El hombre en silla de ruedas se paralizó en el sitio. Sus manos apretadas sobre las agarraderas, su frente perlada por el esfuerzo que le suponía moverse a tal velocidad. Cuando giró a contemplar a Amelia, el color de su piel era igual al rosa de los melocotones recién nacidos.
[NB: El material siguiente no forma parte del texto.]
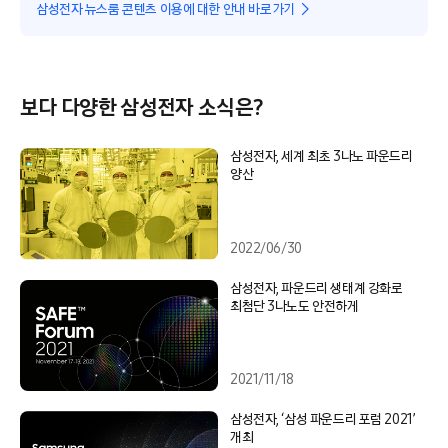
삼성전자 뉴스룸 콘텐츠 이용에 대한 안내 바로가기
보다 다양한 삼성전자 소식은?
삼성전자, 세계 최초 3나노 파운드리
양산
2022/06/30
삼성전자, 파운드리 생태계 강화로
최첨단 3나노도 안전하게
2021/11/18
삼성전자, ‘삼성 파운드리 포럼 2021’
개최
—¿Detenerme? ¿¡Cómo te atreves a decirme que me detenga!? —La voz casi no salía de sus labios, tan apretados que eran una sola línea blanca. Manchas pálidas empezaron a nacer en los alrededores de la nariz—. ¡Siquiera pedirme algo o hablarme fuera de nuestra hija es un insulto! ¡Ya lo hemos conversado, Amelia!

Sin más que agregar, volvió a girar y a proseguir su marcha. Los pasos de Amelia le hicieron rodar los ojos, en especial cuando se posicionó frente a él con los brazos abiertos, la mirada determinada y llena de lágrimas.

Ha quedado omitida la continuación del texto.